Trains, Planes, and Automobiles

    by Jo Robertson

    I recently took a train trip (see Amtrak Zephyr, left) to Chicago and South Bend, Indiana, home of Notre Dame. The ride took fifty-two hours and went through some interesting and beautiful country in Nevada, Utah, Colorado, Iowa, Nebraska, Illinois, and Indiana.


    My husband was thrilled because we traveled through a small town called Helper, Utah, named after the small trains that “helped” the larger ones make it up the mountain. Helper Junior High, which Boyd attended decades ago, still sits on the hill with the same name blazoned across the front.

    To the right is the rock formation called Castle Gate, a mile from Helper.

    The trip wasn’t so wonderful to me, but I was game to try it, not having ridden on a train in ages. I’d forgotten how small the compartments are, how claustrophobic the sleeping bunk is, and how wobbly the ride is.

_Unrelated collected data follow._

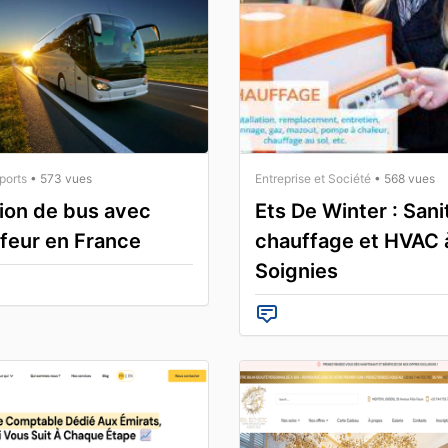
ports
• 573 vues
Entreprise et Société
• 568 vues
ion de bus avec
Ets De Winter : Sani
feur en France
chauffage et HVAC 
Soignies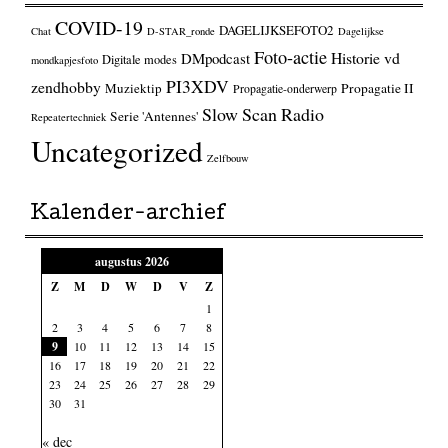
COVID-19
DAGELIJKSEFOTO2
Chat
D-STAR_ronde
Dagelijkse
Foto-actie
Historie vd
DMpodcast
Digitale modes
mondkapjesfoto
PI3XDV
zendhobby
Muziektip
Propagatie II
Propagatie-onderwerp
Slow Scan Radio
Serie 'Antennes'
Repeatertechniek
Uncategorized
Zelfbouw
Kalender-archief
augustus 2026
Z
M
D
W
D
V
Z
1
2
3
4
5
6
7
8
9
10
11
12
13
14
15
16
17
18
19
20
21
22
23
24
25
26
27
28
29
30
31
« dec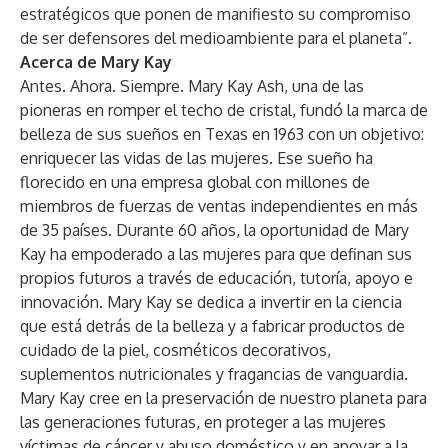
estratégicos que ponen de manifiesto su compromiso
de ser defensores del medioambiente para el planeta”.
Acerca de Mary Kay
Antes. Ahora. Siempre. Mary Kay Ash, una de las
pioneras en romper el techo de cristal, fundó la marca de
belleza de sus sueños en Texas en 1963 con un objetivo:
enriquecer las vidas de las mujeres. Ese sueño ha
florecido en una empresa global con millones de
miembros de fuerzas de ventas independientes en más
de 35 países. Durante 60 años, la oportunidad de Mary
Kay ha empoderado a las mujeres para que definan sus
propios futuros a través de educación, tutoría, apoyo e
innovación. Mary Kay se dedica a invertir en la ciencia
que está detrás de la belleza y a fabricar productos de
cuidado de la piel, cosméticos decorativos,
suplementos nutricionales y fragancias de vanguardia.
Mary Kay cree en la preservación de nuestro planeta para
las generaciones futuras, en proteger a las mujeres
víctimas de cáncer y abuso doméstico y en apoyar a la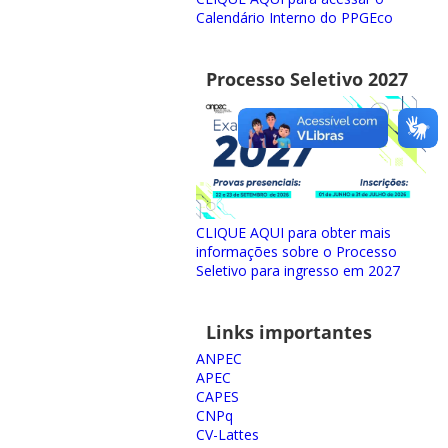
Calendário Interno do PPGEco
Processo Seletivo 2027
CLIQUE AQUI para obter mais
informações sobre o Processo
Seletivo para ingresso em 2027
Links importantes
ANPEC
APEC
CAPES
CNPq
CV-Lattes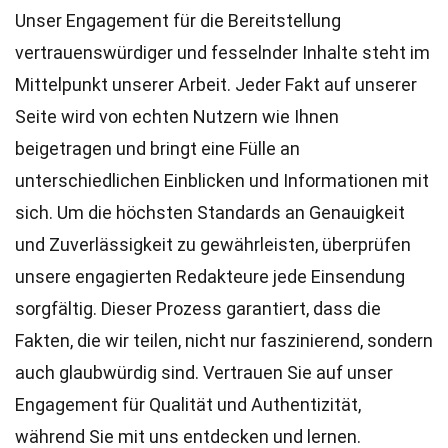
Unser Engagement für die Bereitstellung
vertrauenswürdiger und fesselnder Inhalte steht im
Mittelpunkt unserer Arbeit. Jeder Fakt auf unserer
Seite wird von echten Nutzern wie Ihnen
beigetragen und bringt eine Fülle an
unterschiedlichen Einblicken und Informationen mit
sich. Um die höchsten
Standards
an Genauigkeit
und Zuverlässigkeit zu gewährleisten, überprüfen
unsere engagierten
Redakteure
jede Einsendung
sorgfältig. Dieser Prozess garantiert, dass die
Fakten, die wir teilen, nicht nur faszinierend, sondern
auch glaubwürdig sind. Vertrauen Sie auf unser
Engagement für Qualität und Authentizität,
während Sie mit uns entdecken und lernen.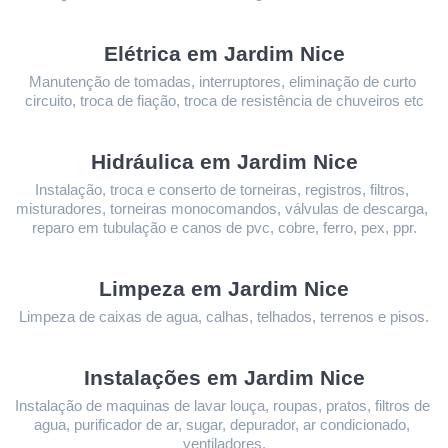
Elétrica em Jardim Nice
Manutenção de tomadas, interruptores, eliminação de curto 
circuito, troca de fiação, troca de resistência de chuveiros etc
Hidráulica em Jardim Nice
Instalação, troca e conserto de torneiras, registros, filtros, 
misturadores, torneiras monocomandos, válvulas de descarga, 
reparo em tubulação e canos de pvc, cobre, ferro, pex, ppr.
Limpeza 
em Jardim Nice
Limpeza de caixas de agua, calhas, telhados, terrenos e pisos.
Instalações 
em Jardim Nice
Instalação de maquinas de lavar louça, roupas, pratos, filtros de 
agua, purificador de ar, sugar, depurador, ar condicionado, 
ventiladores.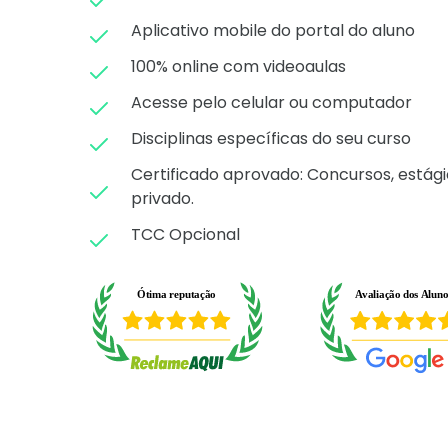
Aplicativo mobile do portal do aluno
100% online com videoaulas
Acesse pelo celular ou computador
Disciplinas específicas do seu curso
Certificado aprovado: C
oncursos, estági
privado.
TCC Opcional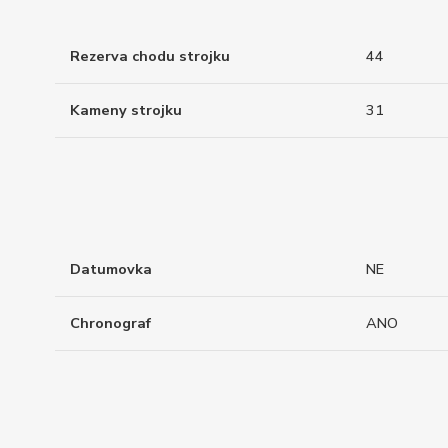
Rezerva chodu strojku
44
Kameny strojku
31
Datumovka
NE
Chronograf
ANO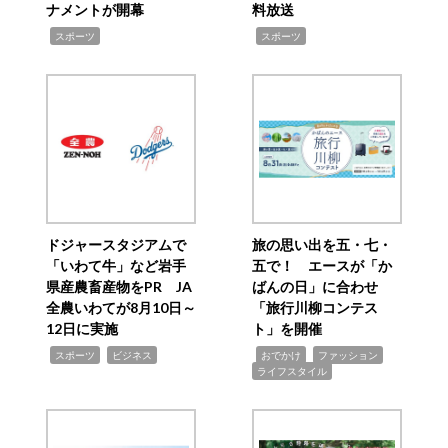
ナメントが開幕
料放送
,
,
スポーツ
スポーツ
ドジャースタジアムで
旅の思い出を五・七・
「いわて牛」など岩手
五で！ エースが「か
県産農畜産物をPR JA
ばんの日」に合わせ
全農いわてが8月10日～
「旅行川柳コンテス
12日に実施
ト」を開催
,
,
,
,
,
スポーツ
ビジネス
おでかけ
ファッション
ライフスタイル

    I won’t be repeating the experience.

    When I was a girl, my mother traveled with us children through East Germany (under Communist control at the time) to meet my dad at his new army assignment in
    West Berlin. It was the middle of the night, and we’d made a temporary stop at a station in the Russian sector. My mom was a trickster and seldom obeyed the rules (one of the reasons I loved her), so even though we’d been warned repeatedly NOT to look out the windows, she peeked around the shade.

    Zoom, that vinyl shade shot up like a jackrabbit, clattering as loud as the guilty sounds of rogue rifle fire. Instantly alarms sounded, lights flashed, and frighteningly large men in Cossack uniforms brandished even larger rifles. My six-year-old psyche was scarred.
    Is it any wonder I don’t like train rides?

    When we travel
    ed to Egypt in the late 70’s, we took the Luxor train up the Nile from Cairo to Luxor and the temple of Karnak. I understand the Luxor train is much improved now, but then it was a nightmare.

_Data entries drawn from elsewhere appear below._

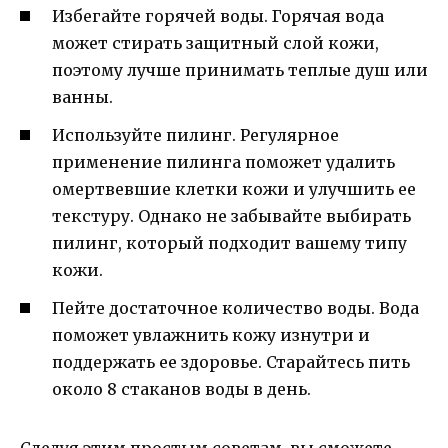
Избегайте горячей воды. Горячая вода
может стирать защитный слой кожи,
поэтому лучше принимать теплые душ или
ванны.
Используйте пилинг. Регулярное
применение пилинга поможет удалить
омертвевшие клетки кожи и улучшить ее
текстуру. Однако не забывайте выбирать
пилинг, который подходит вашему типу
кожи.
Пейте достаточное количество воды. Вода
поможет увлажнить кожу изнутри и
поддержать ее здоровье. Старайтесь пить
около 8 стаканов воды в день.
Следуя этим простым советам, вы сможете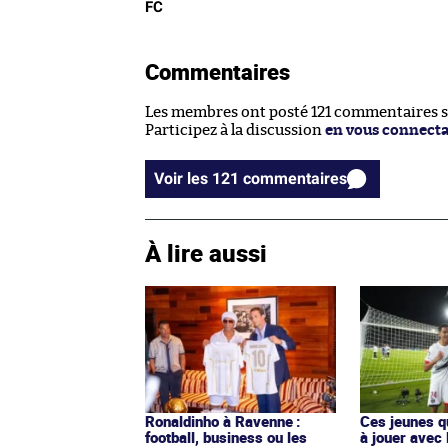
FC
Commentaires
Les membres ont posté 121 commentaires sur
Participez à la discussion
en vous connect
Voir les 121 commentaires
À lire aussi
Ronaldinho à Ravenne :
Ces jeunes q
football, business ou les
à jouer avec 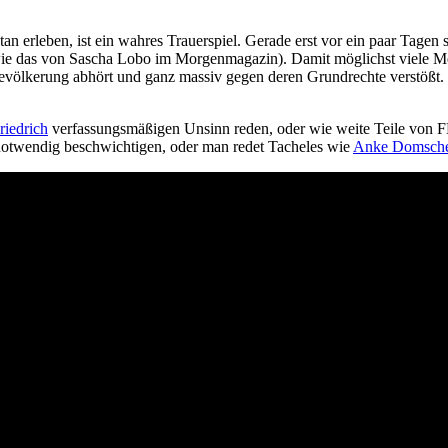
an erleben, ist ein wahres Trauerspiel. Gerade erst vor ein paar Tagen s
wie das von Sascha Lobo im Morgenmagazin). Damit möglichst viele Me
e Bevölkerung abhört und ganz massiv gegen deren Grundrechte verstößt
riedrich
verfassungsmäßigen Unsinn reden, oder wie weite Teile von F
notwendig beschwichtigen, oder man redet Tacheles wie
Anke Domsche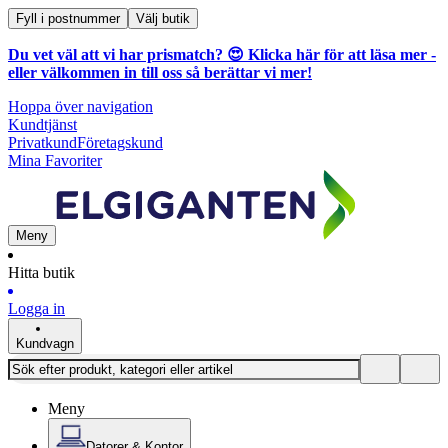
Fyll i postnummer
Välj butik
Du vet väl att vi har prismatch? 😍
Klicka här för att läsa mer
-
eller välkommen in till oss så berättar vi mer!
Hoppa över navigation
Kundtjänst
Privatkund
Företagskund
Mina Favoriter
Meny
Hitta butik
Logga in
Kundvagn
Meny
Datorer & Kontor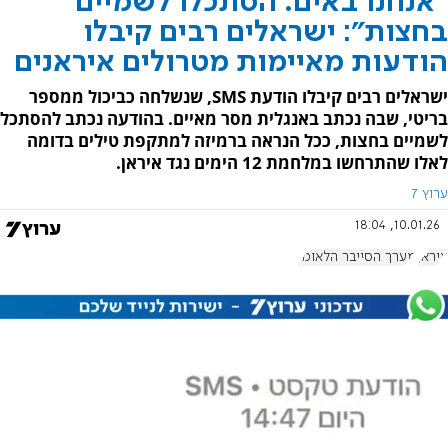
"אנחנו באים. הסתכלו לשמיים
בחצות": ישראלים רבים קיבלו
הודעות מאיימות מטרולים איראנים
ישראלים רבים קיבלו הודעת SMS, שנשלחה כביכול ממספר
בריטי, שבה נכתב באנגלית מסר מאיים. בהודעה נכתב להסתכל
לשמיים בחצות, ככל הנראה ברמיזה למתקפת טילים בדומה
לאלו שהתרחשו במלחמת 12 הימים נגד איראן.
ערוץ 7
10.01.26, 18:04
איראן
מערך הסייבר הלאומי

    Riding the Luxor train was an experience out of the Eighteenth Century. The joints between the cars were mere open spaces about twelve to eighteen inches separating one car from the next. We looked down at the dizzying tracks while we bravely leapt from one car to another, hoping we wouldn't slip and lose a foot -- or two.

    The sleeping car had some kind of dusty debris that wafted down during the night to stick in my hair and the bed linen was disgusting. I didn’t dare change into sleeping clothes.

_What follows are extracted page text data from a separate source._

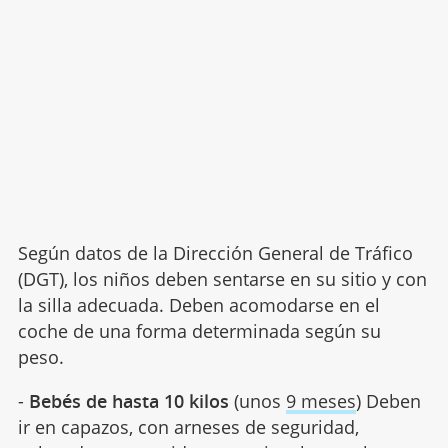
Según datos de la Dirección General de Tráfico
(DGT), los niños deben sentarse en su sitio y con
la silla adecuada. Deben acomodarse en el
coche de una forma determinada según su
peso.
-
Bebés de hasta 10 kilos
(unos
9 meses
) Deben
ir en capazos, con arneses de seguridad,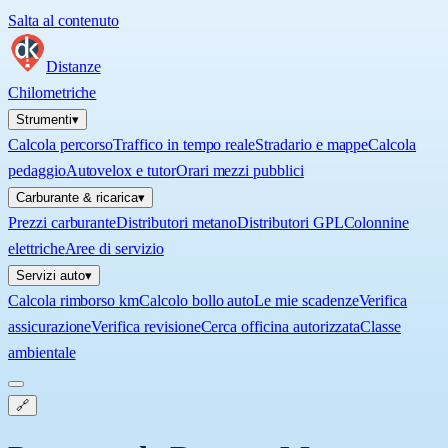
Salta al contenuto
Distanze
Chilometriche
Strumenti
▾
Calcola percorso
Traffico in tempo reale
Stradario e mappe
Calcola
pedaggio
Autovelox e tutor
Orari mezzi pubblici
Carburante & ricarica
▾
Prezzi carburante
Distributori metano
Distributori GPL
Colonnine
elettriche
Aree di servizio
Servizi auto
▾
Calcola rimborso km
Calcolo bollo auto
Le mie scadenze
Verifica
assicurazione
Verifica revisione
Cerca officina autorizzata
Classe
ambientale
🔗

    In the dining car, we passed a waiter who was drying a glass with a cloth as black as onyx. The toilet? Well, everyone was dumping waste on the tracks in those days and the Luxor train was no different.

    But the next morning we woke up to the most amazing landscape. Ninety percent of Egypt’s population lives on five percent of the land around the fertile Nile River (see above). Men were harvesting crops with wooden ploughs like they did two thousand years ago. Lush, green, and gorgeous, the Nile area is a sharp contrast to the surrounding Sahara.



    We visited the Temple at Karnak (above right) and thrilled to the ancient antiquities (Ramses II, below right).



    This was an amazing train adventure, but not one I’d want to repeat, at least not the train part.


    Boyd's favorite mode of transportation is by car (it’s very hard to fit his large frame into a tiny train or airline seat). He likes to stop at every historical marker between northern California and Timbucktu and read the inscriptions.

    I love flying. I like the quiet, isolated feeling I have in the crowded company of strangers where I can read and sleep, my two favorite pastimes.




    What about you? Do you prefer to travel by train, plane, or automobile. Why? Any train experiences? Unusual road trips? Airplane nightmares?

    Tell us your stories. I’m dying to give a $15 Amazon gift certificate to one lucky random commenter.